TITLE 77: PUBLIC HEALTH
CHAPTER I: DEPARTMENT OF PUBLIC HEALTH
SUBCHAPTER k: COMMUNICABLE DISEASE CONTROL AND IMMUNIZATIONS
PART 690 CONTROL OF COMMUNICABLE DISEASES CODE
SECTION 690.655 SMALLPOX VACCINATION, COMPLICATIONS OF (REPORTABLE BY TELEPHONE OR ELECTRONICALLY AS SOON AS POSSIBLE, WITHIN 24 HOURS)


 

Section 690.655  Smallpox vaccination, complications of (Reportable by telephone or electronically as soon as possible, within 24 hours)

 

a)         Complications of vaccination for smallpox include, but are not limited to, the following:  eczema vaccinatum, erythema multiforme major or Stevens-Johnson syndrome, fetal vaccinia, generalized vaccinia, ocular vaccinia, myopericarditis, post-vaccinial encephalitis or encephalomyelitis, progressive vaccinia, pyogenic infection of the vaccination site, vaccinia transmission to contacts, and other adverse events resulting in hospitalization, permanent disability, life-threatening illness, or death.

 

b)         Control of Case.

 

1)         Only vaccinated persons should have contact with active vaccination sites and care for persons with adverse vaccinia events.  If unvaccinated, only health care workers without contraindications to vaccine may provide care. 

 

2)         Precautions for individuals with vaccinia complications vary depending upon the type of complication:

 

A)        Blepharitis or conjunctivitis: Standard Precautions shall be followed.  Contact Precautions shall be followed if there is copious drainage.

 

B)        Eczema vaccinatum: Standard and Contact Precautions shall be followed.  Contact Precautions shall be followed until all lesions are dry and crusted and scabs have separated.

 

C)        Fetal vaccinia: Standard and Contact Precautions shall be followed.  Contact Precautions shall be followed until all lesions are dry and crusted and scabs have separated.

 

D)        Generalized vaccinia: Standard and Contact Precautions shall be followed.  Contact Precautions shall be followed until all lesions are dry and crusted and scabs have separated.

 

E)        Iritis or keratitis: Standard Precautions shall be followed.

 

F)         Postvaccinial encephalitis: Standard Precautions shall be followed.

 

G)        Progressive vaccinia: Standard and Contact Precautions shall be followed.  Contact Precautions shall be followed until all lesions are dry and crusted and scabs have separated.

 

H)        Vaccinia-associated erythema multiforme (Stevens Johnson Syndrome): Standard Precautions shall be followed.  Note:  this is not an infectious condition.

 

c)         Control of Contacts.  Contacts shall be interviewed to determine smallpox vaccination status.
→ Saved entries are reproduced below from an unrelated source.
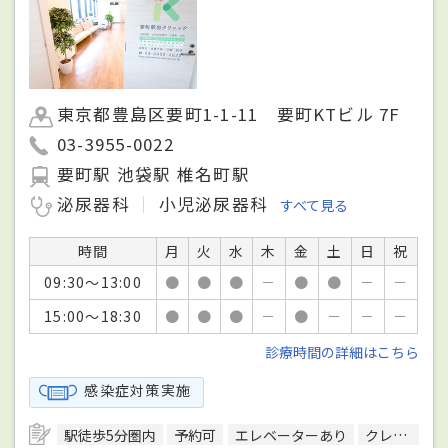
東京都豊島区要町1-1-11 要町KTビル 7F
03-3955-0022
要町駅 池袋駅 椎名町駅
泌尿器科
小児泌尿器科
すべて見る
時間
月
火
水
木
金
土
日
祝
09:30～13:00
●
●
●
－
●
●
－
－
15:00～18:30
●
●
●
－
●
－
－
－
診療時間の詳細はこちら
感染症対策実施
駅徒歩5分圏内
予約可
エレベーターあり
クレジットカード対応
Unvaccinated contacts shall be evaluated for risk factors for smallpox vaccine-related complications and be counseled regarding appropriate infection control measures.  Persons in whom vaccine-related complications develop shall be managed as noted in subsections (b)(1) and (2).

 

d)         Laboratory Reporting.  As laboratory tests become available to identify vaccinia virus as the cause of complication, laboratories shall report positive test results and accompanying demographic information.